◆ How to complete this task
Could you copy exactly the lines below from the one with "この記事では、高齢者が転倒しや" to the one with "Zabudnuté heslo", inclusive, leaving out any pictures?

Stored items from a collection

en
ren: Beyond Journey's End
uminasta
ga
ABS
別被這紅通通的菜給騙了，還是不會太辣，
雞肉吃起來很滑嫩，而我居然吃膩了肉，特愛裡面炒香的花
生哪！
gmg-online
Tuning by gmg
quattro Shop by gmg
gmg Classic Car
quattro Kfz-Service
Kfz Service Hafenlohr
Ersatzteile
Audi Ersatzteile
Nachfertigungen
...
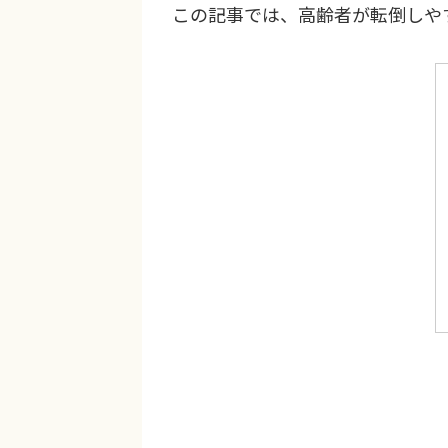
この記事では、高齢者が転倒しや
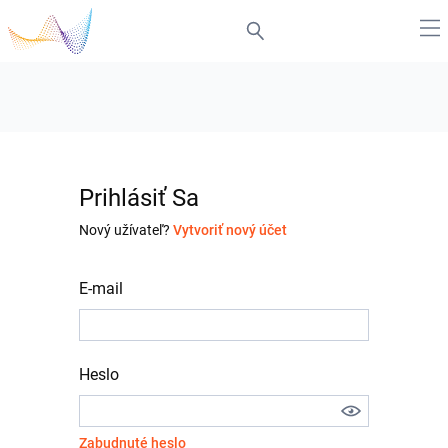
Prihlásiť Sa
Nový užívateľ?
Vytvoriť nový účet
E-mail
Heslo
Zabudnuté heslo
* * *
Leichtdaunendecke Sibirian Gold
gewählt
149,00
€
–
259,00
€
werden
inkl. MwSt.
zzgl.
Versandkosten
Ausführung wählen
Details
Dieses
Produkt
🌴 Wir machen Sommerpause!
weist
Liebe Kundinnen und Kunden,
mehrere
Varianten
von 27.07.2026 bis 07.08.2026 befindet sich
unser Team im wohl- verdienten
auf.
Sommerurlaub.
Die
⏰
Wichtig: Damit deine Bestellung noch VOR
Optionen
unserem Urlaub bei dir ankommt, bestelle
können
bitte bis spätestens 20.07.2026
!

◆ Written solution
この記事では、高齢者が転倒しや
Prihlásiť Sa
Nový užívateľ?
Vytvoriť nový účet
E-mail
Heslo
Zabudnuté heslo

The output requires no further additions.